**Exercise:**
The answer must consist of every line in the data below that holds the word "vins".

**Material for the task:**
_ _ _ _
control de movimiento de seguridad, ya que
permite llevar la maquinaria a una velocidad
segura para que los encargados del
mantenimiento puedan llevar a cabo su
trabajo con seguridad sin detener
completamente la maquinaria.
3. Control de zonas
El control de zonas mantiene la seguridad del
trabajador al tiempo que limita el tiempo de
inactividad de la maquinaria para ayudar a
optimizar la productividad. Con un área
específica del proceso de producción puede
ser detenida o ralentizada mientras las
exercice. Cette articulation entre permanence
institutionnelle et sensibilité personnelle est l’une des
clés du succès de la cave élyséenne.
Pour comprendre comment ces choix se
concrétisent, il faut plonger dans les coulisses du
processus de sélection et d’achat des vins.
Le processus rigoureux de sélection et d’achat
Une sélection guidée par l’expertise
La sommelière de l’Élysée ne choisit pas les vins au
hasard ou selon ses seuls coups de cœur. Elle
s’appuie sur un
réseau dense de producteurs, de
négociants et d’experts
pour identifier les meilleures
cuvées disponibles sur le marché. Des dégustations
_ _ _ _
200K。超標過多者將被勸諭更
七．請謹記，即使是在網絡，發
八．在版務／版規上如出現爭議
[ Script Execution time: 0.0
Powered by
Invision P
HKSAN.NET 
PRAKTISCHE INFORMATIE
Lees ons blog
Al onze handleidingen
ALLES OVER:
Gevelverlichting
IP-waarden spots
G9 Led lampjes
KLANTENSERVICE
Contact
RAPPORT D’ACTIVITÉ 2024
_ _ _ _
**Answer box:**
processus de sélection et d’achat des vins.
La sommelière de l’Élysée ne choisit pas les vins au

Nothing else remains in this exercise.